## [TASK]
Go over the records and copy every line with the string "chorobám".

----- DATASET RECORDS -----

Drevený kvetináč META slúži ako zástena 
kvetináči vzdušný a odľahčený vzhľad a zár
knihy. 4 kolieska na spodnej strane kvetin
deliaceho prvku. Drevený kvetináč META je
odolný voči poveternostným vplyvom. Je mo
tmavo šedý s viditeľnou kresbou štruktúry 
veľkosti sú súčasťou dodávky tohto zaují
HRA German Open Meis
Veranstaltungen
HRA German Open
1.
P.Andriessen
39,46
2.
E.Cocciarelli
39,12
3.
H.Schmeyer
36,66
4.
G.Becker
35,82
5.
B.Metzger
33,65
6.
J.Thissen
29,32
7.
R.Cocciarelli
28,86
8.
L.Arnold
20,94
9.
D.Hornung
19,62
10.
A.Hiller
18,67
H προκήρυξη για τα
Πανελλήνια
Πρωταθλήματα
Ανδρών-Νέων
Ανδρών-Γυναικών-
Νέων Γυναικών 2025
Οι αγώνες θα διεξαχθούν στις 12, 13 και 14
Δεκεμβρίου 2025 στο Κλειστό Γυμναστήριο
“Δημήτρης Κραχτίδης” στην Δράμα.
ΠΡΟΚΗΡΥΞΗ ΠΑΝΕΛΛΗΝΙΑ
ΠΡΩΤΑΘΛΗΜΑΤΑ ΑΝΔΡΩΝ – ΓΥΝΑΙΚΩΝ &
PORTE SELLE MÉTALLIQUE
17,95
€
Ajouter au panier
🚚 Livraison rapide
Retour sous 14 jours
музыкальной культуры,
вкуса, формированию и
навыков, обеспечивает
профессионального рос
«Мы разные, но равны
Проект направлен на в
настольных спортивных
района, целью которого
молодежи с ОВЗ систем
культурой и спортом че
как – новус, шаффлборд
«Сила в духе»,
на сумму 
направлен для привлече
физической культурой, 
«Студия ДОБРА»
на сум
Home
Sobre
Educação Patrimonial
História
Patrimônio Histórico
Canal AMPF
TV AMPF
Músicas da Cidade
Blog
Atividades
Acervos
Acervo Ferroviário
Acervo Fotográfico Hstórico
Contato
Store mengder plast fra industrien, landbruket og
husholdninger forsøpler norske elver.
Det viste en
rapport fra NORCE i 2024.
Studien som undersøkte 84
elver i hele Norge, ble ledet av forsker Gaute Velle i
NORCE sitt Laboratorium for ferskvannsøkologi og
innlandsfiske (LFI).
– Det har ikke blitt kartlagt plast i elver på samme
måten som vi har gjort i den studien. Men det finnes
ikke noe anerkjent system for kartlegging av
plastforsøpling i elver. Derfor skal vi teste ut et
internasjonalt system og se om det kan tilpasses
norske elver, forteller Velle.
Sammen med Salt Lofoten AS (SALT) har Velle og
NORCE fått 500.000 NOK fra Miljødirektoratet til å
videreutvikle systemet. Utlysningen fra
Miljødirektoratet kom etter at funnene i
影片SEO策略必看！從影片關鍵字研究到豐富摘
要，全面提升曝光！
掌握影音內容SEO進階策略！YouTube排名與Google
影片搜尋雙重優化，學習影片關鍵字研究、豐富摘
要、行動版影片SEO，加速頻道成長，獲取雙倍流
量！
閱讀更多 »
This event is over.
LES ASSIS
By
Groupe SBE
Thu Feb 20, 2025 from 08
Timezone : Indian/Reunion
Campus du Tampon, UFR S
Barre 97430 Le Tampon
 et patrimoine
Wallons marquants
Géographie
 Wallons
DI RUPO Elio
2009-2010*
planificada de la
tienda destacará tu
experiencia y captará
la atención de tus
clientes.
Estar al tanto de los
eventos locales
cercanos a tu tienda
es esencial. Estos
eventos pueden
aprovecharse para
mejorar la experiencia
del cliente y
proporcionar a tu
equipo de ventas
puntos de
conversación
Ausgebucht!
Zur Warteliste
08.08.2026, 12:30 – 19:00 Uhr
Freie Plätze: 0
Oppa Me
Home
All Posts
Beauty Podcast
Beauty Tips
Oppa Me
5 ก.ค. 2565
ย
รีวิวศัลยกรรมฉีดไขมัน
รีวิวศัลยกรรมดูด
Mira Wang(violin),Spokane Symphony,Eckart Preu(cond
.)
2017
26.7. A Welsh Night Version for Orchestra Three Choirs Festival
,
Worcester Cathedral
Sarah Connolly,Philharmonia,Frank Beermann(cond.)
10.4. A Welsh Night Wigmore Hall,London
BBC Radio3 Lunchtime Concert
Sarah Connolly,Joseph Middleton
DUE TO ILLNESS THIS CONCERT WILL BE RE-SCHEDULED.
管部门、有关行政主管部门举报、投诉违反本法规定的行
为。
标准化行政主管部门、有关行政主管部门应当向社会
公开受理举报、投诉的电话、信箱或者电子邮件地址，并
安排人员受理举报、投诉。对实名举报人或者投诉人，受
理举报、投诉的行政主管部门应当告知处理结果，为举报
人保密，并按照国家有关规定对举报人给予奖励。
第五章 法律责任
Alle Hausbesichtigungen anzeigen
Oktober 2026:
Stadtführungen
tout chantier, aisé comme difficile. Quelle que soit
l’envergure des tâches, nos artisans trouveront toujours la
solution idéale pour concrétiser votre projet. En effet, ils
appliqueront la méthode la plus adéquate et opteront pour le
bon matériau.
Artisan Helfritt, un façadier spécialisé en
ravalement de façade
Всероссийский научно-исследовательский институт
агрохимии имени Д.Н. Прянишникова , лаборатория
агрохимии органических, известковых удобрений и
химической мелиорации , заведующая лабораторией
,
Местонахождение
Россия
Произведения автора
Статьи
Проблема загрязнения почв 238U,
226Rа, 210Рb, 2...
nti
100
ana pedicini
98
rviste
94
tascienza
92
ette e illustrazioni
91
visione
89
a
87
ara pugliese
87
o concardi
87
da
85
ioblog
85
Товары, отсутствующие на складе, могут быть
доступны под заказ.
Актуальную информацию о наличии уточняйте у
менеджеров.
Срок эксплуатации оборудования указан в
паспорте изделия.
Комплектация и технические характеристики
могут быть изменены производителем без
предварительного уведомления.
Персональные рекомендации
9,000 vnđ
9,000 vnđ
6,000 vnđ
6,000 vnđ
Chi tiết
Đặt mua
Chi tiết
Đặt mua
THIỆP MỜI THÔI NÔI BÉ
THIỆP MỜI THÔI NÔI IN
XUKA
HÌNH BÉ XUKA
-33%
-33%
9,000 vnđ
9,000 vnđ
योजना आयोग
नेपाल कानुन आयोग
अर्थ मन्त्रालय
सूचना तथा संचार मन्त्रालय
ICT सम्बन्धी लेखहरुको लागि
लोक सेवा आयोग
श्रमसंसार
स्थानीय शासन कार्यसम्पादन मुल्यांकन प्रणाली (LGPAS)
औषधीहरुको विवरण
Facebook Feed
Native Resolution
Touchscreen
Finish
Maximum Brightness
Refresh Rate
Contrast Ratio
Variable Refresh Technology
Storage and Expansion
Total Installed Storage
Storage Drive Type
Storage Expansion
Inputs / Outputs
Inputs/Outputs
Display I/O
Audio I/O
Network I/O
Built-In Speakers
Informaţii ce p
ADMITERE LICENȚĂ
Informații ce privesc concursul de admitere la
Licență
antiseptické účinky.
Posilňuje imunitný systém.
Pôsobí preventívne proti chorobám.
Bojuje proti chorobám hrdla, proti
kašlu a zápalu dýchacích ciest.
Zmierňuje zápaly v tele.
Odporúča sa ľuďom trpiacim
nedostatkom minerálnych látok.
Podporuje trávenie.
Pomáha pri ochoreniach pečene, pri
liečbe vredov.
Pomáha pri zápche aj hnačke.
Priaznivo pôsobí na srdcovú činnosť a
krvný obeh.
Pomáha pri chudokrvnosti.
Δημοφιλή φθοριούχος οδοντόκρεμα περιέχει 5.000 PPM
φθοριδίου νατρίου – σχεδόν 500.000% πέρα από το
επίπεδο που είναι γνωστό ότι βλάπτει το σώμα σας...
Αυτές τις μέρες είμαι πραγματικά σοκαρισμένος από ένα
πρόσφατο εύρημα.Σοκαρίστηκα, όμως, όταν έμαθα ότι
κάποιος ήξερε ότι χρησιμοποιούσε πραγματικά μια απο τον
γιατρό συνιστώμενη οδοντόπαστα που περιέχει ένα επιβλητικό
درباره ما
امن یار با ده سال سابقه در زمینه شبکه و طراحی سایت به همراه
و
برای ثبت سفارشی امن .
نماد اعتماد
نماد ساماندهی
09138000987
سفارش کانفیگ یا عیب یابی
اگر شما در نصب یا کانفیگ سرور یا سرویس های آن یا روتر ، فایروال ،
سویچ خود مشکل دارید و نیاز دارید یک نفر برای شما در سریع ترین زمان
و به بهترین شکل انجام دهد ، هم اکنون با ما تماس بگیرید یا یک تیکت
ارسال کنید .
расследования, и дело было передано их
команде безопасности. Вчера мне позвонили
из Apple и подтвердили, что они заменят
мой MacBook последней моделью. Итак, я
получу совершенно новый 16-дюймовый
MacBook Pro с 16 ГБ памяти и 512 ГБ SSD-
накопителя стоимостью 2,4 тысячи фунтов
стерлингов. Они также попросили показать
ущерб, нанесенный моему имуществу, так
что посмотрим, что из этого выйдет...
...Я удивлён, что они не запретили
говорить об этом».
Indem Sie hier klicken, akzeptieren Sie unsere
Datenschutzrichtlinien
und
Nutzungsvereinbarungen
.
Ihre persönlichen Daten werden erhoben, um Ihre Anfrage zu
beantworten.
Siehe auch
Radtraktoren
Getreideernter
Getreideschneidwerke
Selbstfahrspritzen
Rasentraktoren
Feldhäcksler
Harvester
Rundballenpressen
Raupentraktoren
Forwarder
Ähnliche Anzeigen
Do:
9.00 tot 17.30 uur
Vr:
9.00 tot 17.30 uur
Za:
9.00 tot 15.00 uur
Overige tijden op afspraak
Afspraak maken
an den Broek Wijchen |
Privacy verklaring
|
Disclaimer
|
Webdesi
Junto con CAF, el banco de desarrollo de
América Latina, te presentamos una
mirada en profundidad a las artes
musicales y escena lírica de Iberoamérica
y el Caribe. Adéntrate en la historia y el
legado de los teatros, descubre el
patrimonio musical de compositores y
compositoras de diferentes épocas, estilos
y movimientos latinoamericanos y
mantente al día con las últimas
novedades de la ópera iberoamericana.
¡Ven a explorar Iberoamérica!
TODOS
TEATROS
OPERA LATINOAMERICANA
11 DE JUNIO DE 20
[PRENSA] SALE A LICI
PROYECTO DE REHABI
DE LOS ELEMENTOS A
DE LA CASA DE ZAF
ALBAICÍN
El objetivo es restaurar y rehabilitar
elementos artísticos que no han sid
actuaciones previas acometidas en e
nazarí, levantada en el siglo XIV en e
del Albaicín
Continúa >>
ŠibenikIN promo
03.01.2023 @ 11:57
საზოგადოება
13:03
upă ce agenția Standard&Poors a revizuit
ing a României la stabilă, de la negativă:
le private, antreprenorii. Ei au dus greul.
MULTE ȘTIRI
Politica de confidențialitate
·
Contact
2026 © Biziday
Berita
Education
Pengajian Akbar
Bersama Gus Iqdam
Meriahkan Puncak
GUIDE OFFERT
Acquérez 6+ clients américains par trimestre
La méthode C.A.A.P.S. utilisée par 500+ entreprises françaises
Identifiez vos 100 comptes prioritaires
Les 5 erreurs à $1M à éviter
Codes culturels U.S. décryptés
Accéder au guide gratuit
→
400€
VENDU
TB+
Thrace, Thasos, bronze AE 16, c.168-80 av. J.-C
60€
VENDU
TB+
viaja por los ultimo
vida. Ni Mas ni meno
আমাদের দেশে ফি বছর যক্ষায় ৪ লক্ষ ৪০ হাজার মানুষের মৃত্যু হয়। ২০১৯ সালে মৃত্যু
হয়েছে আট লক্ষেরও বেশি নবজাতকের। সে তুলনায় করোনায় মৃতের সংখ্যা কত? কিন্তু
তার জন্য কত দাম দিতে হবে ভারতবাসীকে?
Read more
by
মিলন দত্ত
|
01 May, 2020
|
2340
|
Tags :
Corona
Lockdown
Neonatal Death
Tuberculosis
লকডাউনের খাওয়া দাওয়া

-----

## [ANSWER SECTION]
Pôsobí preventívne proti chorobám.
Bojuje proti chorobám hrdla, proti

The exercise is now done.